*What you will do*
Every line between the one containing "Rauchwarnmelder" and the last line of the data, both included, is to be set down exactly, and pictures are to be omitted.

*Entries supplied*
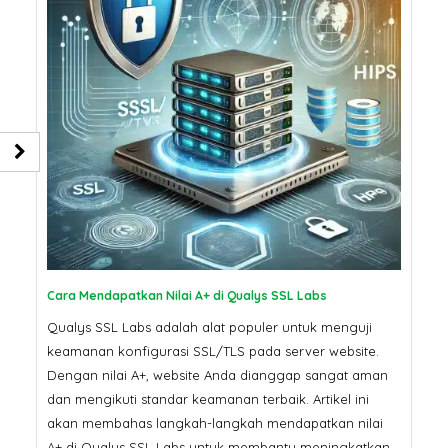
Cara Mendapatkan Nilai A+ di Qualys SSL Labs
Qualys SSL Labs adalah alat populer untuk menguji
keamanan konfigurasi SSL/TLS pada server website.
Dengan nilai A+, website Anda dianggap sangat aman
dan mengikuti standar keamanan terbaik. Artikel ini
akan membahas langkah-langkah mendapatkan nilai
A+ di Qualys SSL Labs untuk membantu meningkatkan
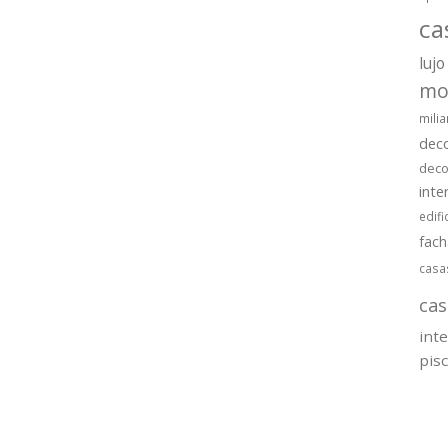
ca
lujo
mo
milia
dec
deco
inte
edifi
fac
casa
cas
int
pis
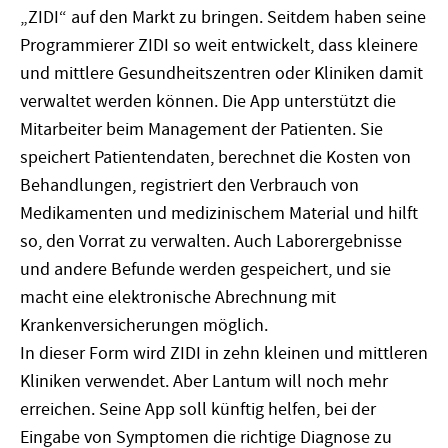
„ZIDI“ auf den Markt zu bringen. Seitdem haben seine
Programmierer ZIDI so weit entwickelt, dass kleinere
und mittlere Gesundheitszentren oder Kliniken damit
verwaltet werden können. Die App unterstützt die
Mitarbeiter beim Management der Patienten. Sie
speichert Patientendaten, berechnet die Kosten von
Behandlungen, registriert den Verbrauch von
Medikamenten und medizinischem Material und hilft
so, den Vorrat zu verwalten. Auch Laborergebnisse
und andere Befunde werden gespeichert, und sie
macht eine elektronische Abrechnung mit
Krankenversicherungen möglich.
In dieser Form wird ZIDI in zehn kleinen und mittleren
Kliniken verwendet. Aber Lantum will noch mehr
erreichen. Seine App soll künftig helfen, bei der
Eingabe von Symptomen die richtige Diagnose zu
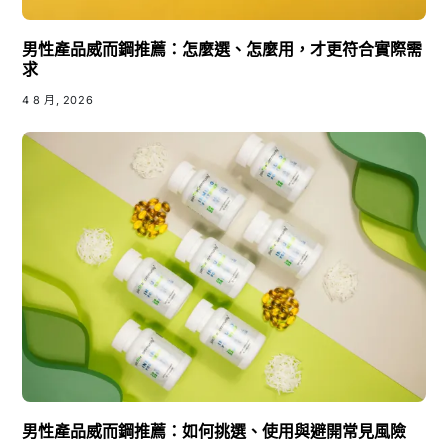
男性產品威而鋼推薦：怎麼選、怎麼用，才更符合實際需
求
4 8 月, 2026
男性產品威而鋼推薦：如何挑選、使用與避開常見風險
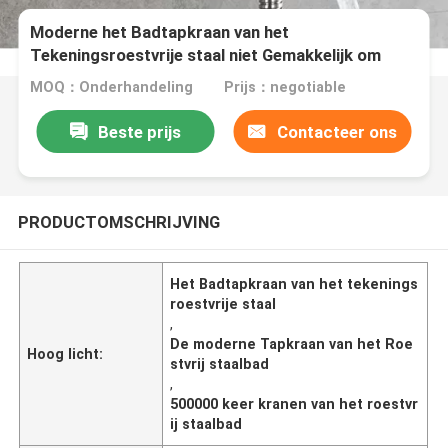
Moderne het Badtapkraan van het
Tekeningsroestvrije staal niet Gemakkelijk om
Langdurig te roesten
MOQ：Onderhandeling
Prijs：negotiable
Beste prijs
Contacteer ons
PRODUCTOMSCHRIJVING
Het Badtapkraan van het tekenings
roestvrije staal
,
De moderne Tapkraan van het Roe
Hoog licht:
stvrij staalbad
,
500000 keer kranen van het roestvr
ij staalbad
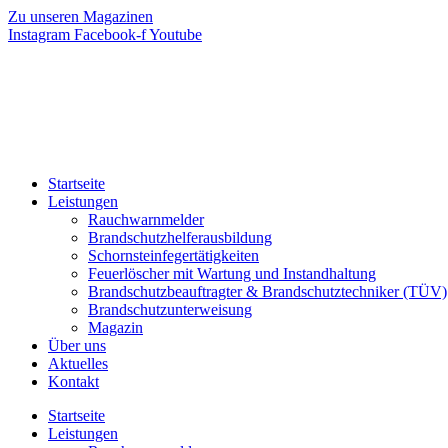
Zum
Zu unseren Magazinen
Inhalt
Instagram
Facebook-f
Youtube
springen
Startseite
Leistungen
Rauchwarnmelder
Brandschutzhelferausbildung
Schornsteinfegertätigkeiten
Feuerlöscher mit Wartung und Instandhaltung
Brandschutzbeauftragter & Brandschutztechniker (TÜV)
Brandschutzunterweisung
Magazin
Über uns
Aktuelles
Kontakt
Startseite
Leistungen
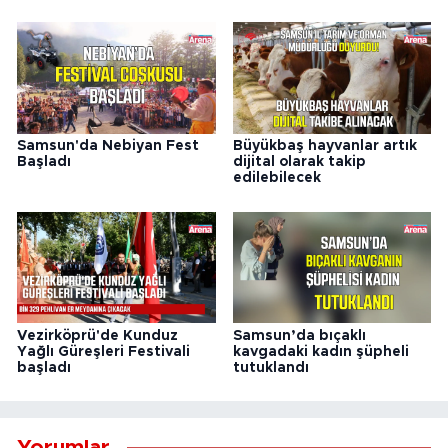
Samsun'da Nebiyan Fest
Büyükbaş hayvanlar artık
Başladı
dijital olarak takip
edilebilecek
Vezirköprü'de Kunduz
Samsun’da bıçaklı
Yağlı Güreşleri Festivali
kavgadaki kadın şüpheli
başladı
tutuklandı
Yorumlar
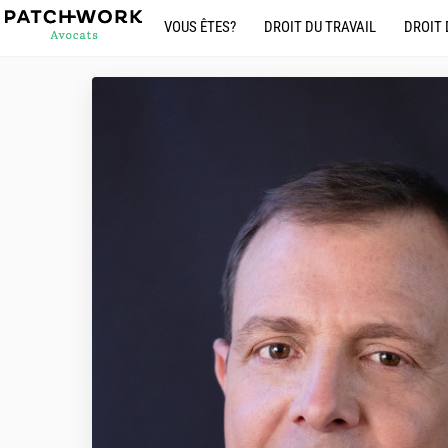
Skip
VOUS ÊTES?
DROIT DU TRAVAIL
DROIT 
to
content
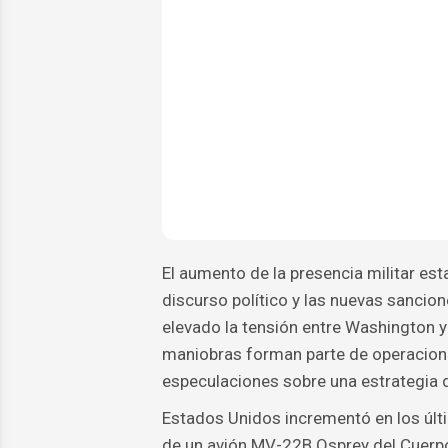
El aumento de la presencia militar est
discurso político y las nuevas sancio
elevado la tensión entre Washington 
maniobras forman parte de operaciones
especulaciones sobre una estrategia 
Estados Unidos incrementó en los últi
de un avión MV-22B Osprey del Cuerpo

*Exercise answer*
Rauchwarnmelder
Brandschutzhelferausbildung
Schornsteinfegertätigkeiten
Feuerlöscher mit Wartung und Instandhaltung
Brandschutzbeauftragter & Brandschutztechniker (TÜV)
Brandschutzunterweisung
Magazin
Über uns
Aktuelles
Kontakt
Startseite
Leistungen
Samsun'da Nebiyan Fest
Büyükbaş hayvanlar artık
Başladı
dijital olarak takip
edilebilecek
Vezirköprü'de Kunduz
Samsun’da bıçaklı
Yağlı Güreşleri Festivali
kavgadaki kadın şüpheli
başladı
tutuklandı
Yorumlar
Skip
VOUS ÊTES?
DROIT DU TRAVAIL
DROIT 
to
content
El aumento de la presencia militar est
discurso político y las nuevas sancio
elevado la tensión entre Washington 
maniobras forman parte de operaciones
especulaciones sobre una estrategia 
Estados Unidos incrementó en los últi
de un avión MV-22B Osprey del Cuerpo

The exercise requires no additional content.